What is needed →
Search the records for the string "yana", then copy each line where it appears.

▬▬▬▬▬▬▬▬▬▬

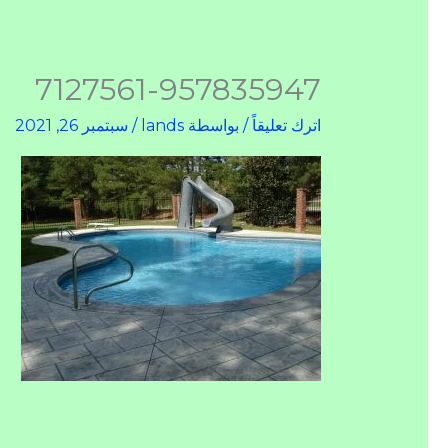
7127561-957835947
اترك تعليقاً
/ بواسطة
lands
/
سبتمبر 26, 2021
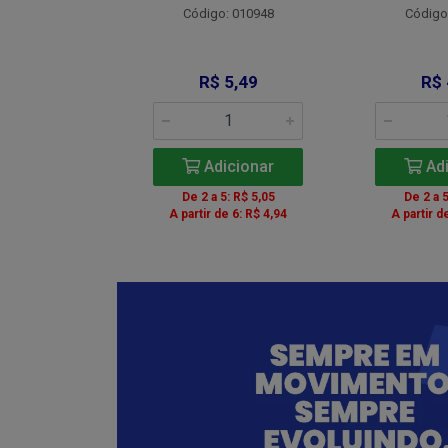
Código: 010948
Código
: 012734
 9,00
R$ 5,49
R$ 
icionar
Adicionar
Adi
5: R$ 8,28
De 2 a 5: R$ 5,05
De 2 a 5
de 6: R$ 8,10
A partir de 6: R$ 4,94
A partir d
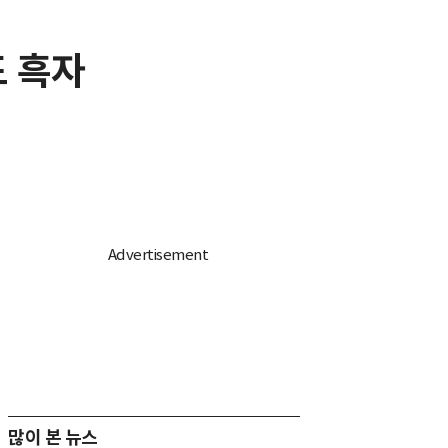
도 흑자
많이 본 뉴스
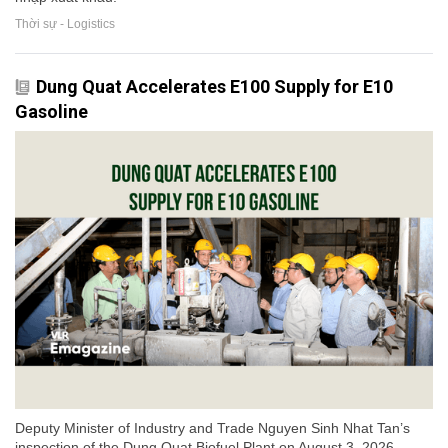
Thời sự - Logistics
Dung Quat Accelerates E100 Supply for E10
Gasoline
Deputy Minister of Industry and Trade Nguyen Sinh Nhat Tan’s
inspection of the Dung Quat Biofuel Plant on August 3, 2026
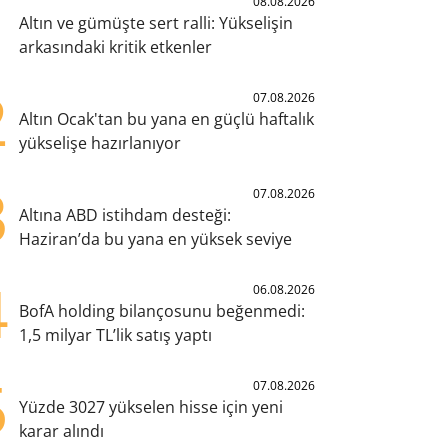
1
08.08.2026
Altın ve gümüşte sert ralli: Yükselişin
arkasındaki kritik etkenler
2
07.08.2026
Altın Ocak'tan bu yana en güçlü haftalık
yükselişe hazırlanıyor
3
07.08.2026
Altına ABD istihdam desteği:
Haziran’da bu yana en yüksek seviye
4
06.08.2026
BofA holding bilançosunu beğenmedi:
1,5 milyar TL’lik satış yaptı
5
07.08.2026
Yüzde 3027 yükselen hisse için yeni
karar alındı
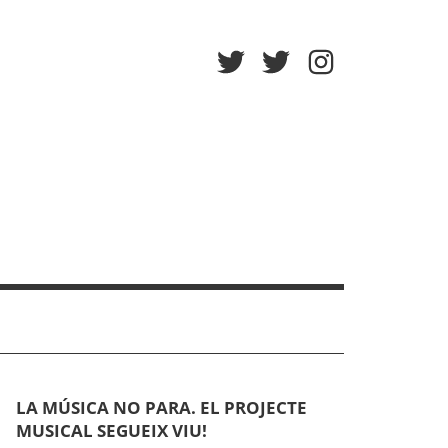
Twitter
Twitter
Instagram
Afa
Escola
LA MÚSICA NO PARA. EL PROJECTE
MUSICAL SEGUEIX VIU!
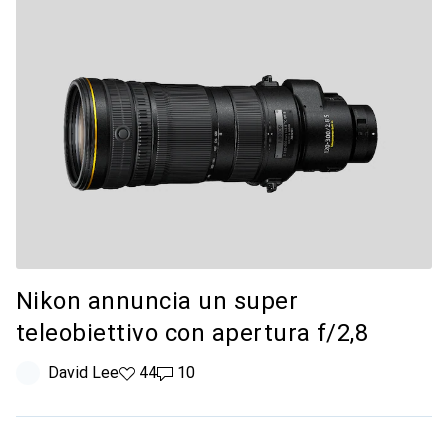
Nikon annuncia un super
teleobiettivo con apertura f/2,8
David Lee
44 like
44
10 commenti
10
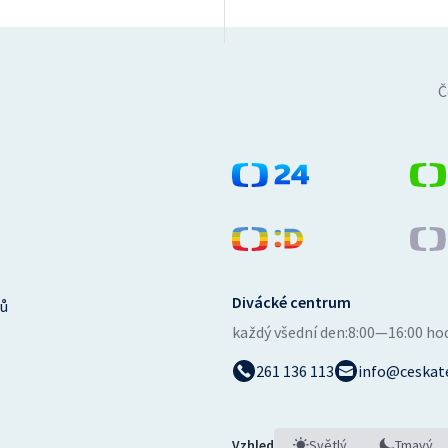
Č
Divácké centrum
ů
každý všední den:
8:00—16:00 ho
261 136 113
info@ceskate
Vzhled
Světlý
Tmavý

▬▬▬▬▬▬▬▬▬▬

Result for this task →
Altın Ocak'tan bu yana en güçlü haftalık
Haziran’da bu yana en yüksek seviye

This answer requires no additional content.